Dataset items:

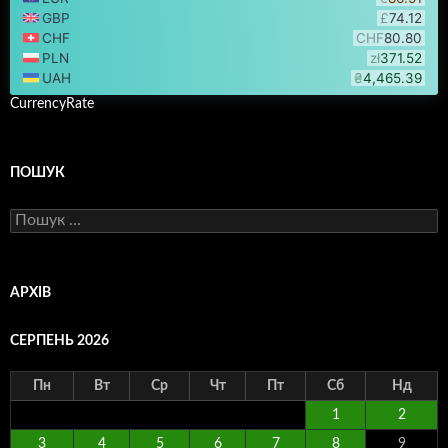
CurrencyRate
ПОШУК
Пошук:
АРХІВ
СЕРПЕНЬ 2026
Пн
Вт
Ср
Чт
Пт
Сб
Нд
1
2
3
4
5
6
7
8
9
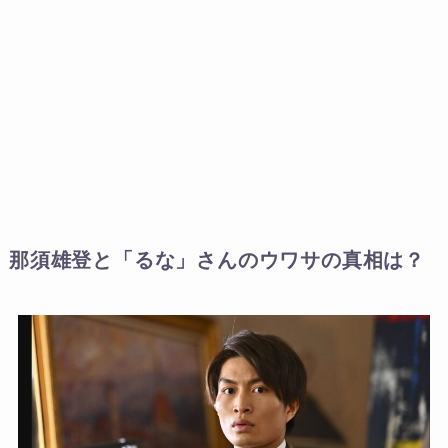
那須雄登と「るな」さんのウワサの真相は？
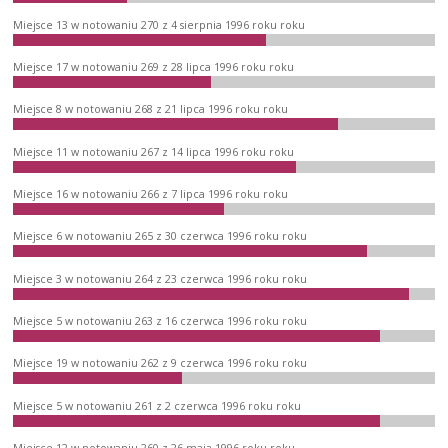
Miejsce 13 w notowaniu 270 z 4 sierpnia 1996 roku roku
Miejsce 17 w notowaniu 269 z 28 lipca 1996 roku roku
Miejsce 8 w notowaniu 268 z 21 lipca 1996 roku roku
Miejsce 11 w notowaniu 267 z 14 lipca 1996 roku roku
Miejsce 16 w notowaniu 266 z 7 lipca 1996 roku roku
Miejsce 6 w notowaniu 265 z 30 czerwca 1996 roku roku
Miejsce 3 w notowaniu 264 z 23 czerwca 1996 roku roku
Miejsce 5 w notowaniu 263 z 16 czerwca 1996 roku roku
Miejsce 19 w notowaniu 262 z 9 czerwca 1996 roku roku
Miejsce 5 w notowaniu 261 z 2 czerwca 1996 roku roku
Miejsce 12 w notowaniu 260 z 26 maja 1996 roku roku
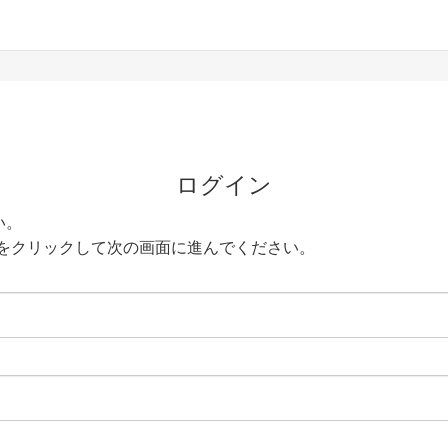
ログイン
い。
をクリックして次の画面に進んでください。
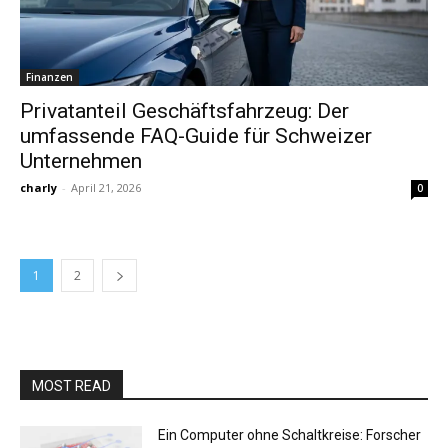
Finanzen
Privatanteil Geschäftsfahrzeug: Der
umfassende FAQ-Guide für Schweizer
Unternehmen
charly
-
April 21, 2026
0
1
2
MOST READ
Ein Computer ohne Schaltkreise: Forscher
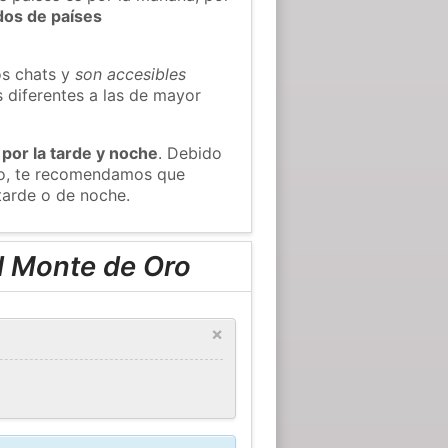
dos de países
os chats y
son accesibles
s diferentes a las de mayor
 por la tarde y noche
. Debido
Oro, te recomendamos que
tarde o de noche.
l Monte de Oro
×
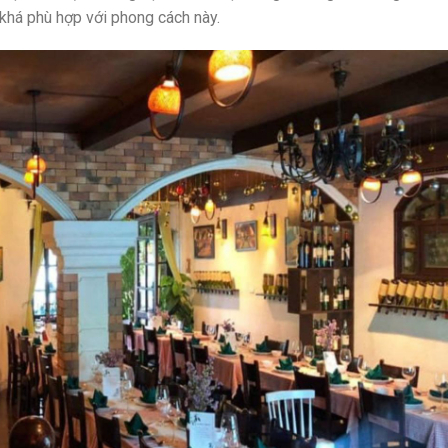
khá phù hợp với phong cách này.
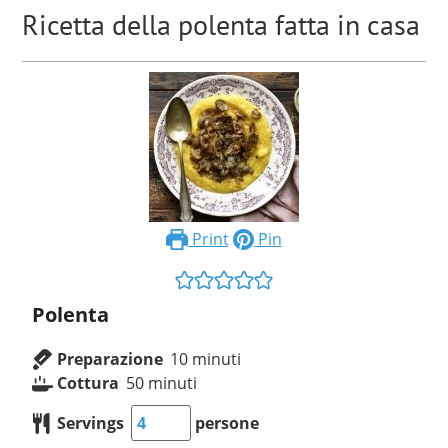
Ricetta della polenta fatta in casa
Print
Pin
Polenta
Preparazione
10
minuti
Cottura
50
minuti
Servings
persone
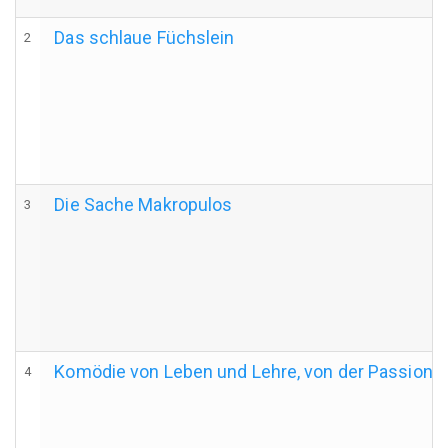
Das schlaue Füchslein
2
Die Sache Makropulos
3
Komödie von Leben und Lehre, von der Passion u
4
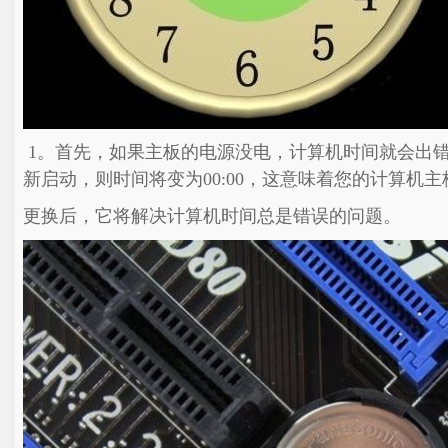
1。首先，如果主板的电源没电，计算机时间就会出
新启动，则时间将变为00:00，这意味着您的计算机
更换后，它将解决计算机时间总是错误的问题。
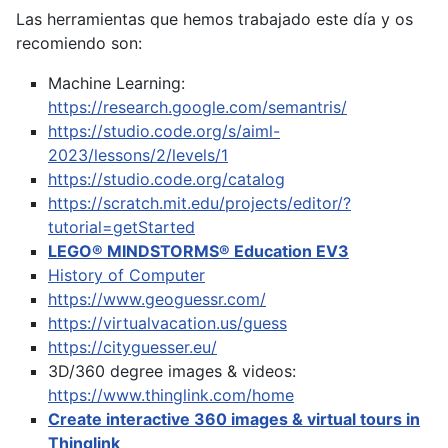
Las herramientas que hemos trabajado este día y os
recomiendo son:
Machine Learning:
https://research.google.com/semantris/
https://studio.code.org/s/aiml-
2023/lessons/2/levels/1
https://studio.code.org/catalog
https://scratch.mit.edu/projects/editor/?
tutorial=getStarted
LEGO® MINDSTORMS® Education EV3
History of Computer
https://www.geoguessr.com/
https://virtualvacation.us/guess
https://cityguesser.eu/
3D/360 degree images & videos:
https://www.thinglink.com/home
Create interactive 360 images & virtual tours in
Thinglink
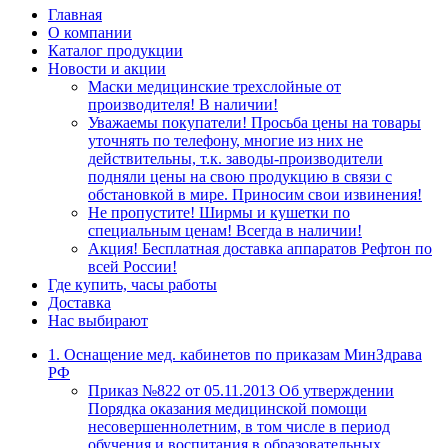
Главная
О компании
Каталог продукции
Новости и акции
Маски медицинские трехслойные от
производителя! В наличии!
Уважаемы покупатели! Просьба цены на товары
уточнять по телефону, многие из них не
действительны, т.к. заводы-производители
подняли цены на свою продукцию в связи с
обстановкой в мире. Приносим свои извинения!
Не пропустите! Ширмы и кушетки по
специальным ценам! Всегда в наличии!
Акция! Бесплатная доставка аппаратов Рефтон по
всей России!
Где купить, часы работы
Доставка
Нас выбирают
1. Оснащение мед. кабинетов по приказам МинЗдрава
РФ
Приказ №822 от 05.11.2013 Об утверждении
Порядка оказания медицинской помощи
несовершеннолетним, в том числе в период
обучения и воспитания в образовательных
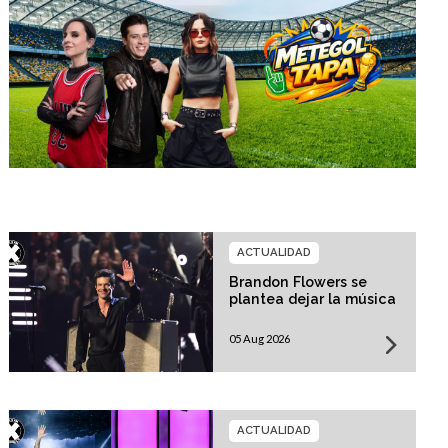
ACTUALIDAD
Brandon Flowers se
plantea dejar la música
05 Aug 2026
ACTUALIDAD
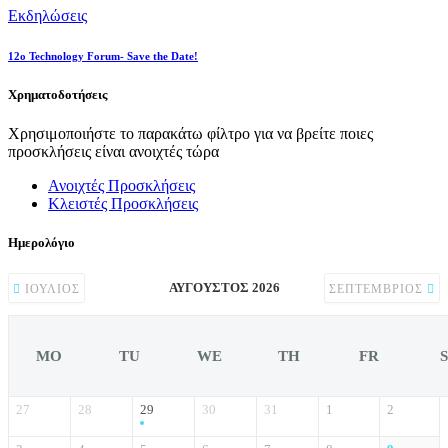
Εκδηλώσεις
12o Technology Forum- Save the Date!
Χρηματοδοτήσεις
Χρησιμοποιήστε το παρακάτω φίλτρο για να βρείτε ποιες
προσκλήσεις είναι ανοιχτές τώρα
Ανοιχτές Προσκλήσεις
Κλειστές Προσκλήσεις
Ημερολόγιο
ΑΎΓΟΥΣΤΟΣ 2026
ΙΟΎΛΙΟΣ
ΣΕΠΤΈΜΒΡΙΟΣ
MO
TU
WE
TH
FR
27
28
29
30
31
1
2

### What to do
Search the entries for the string "code" and return each line where it turns up.

### Finished task
https://studio.code.org/s/aiml-
https://studio.code.org/catalog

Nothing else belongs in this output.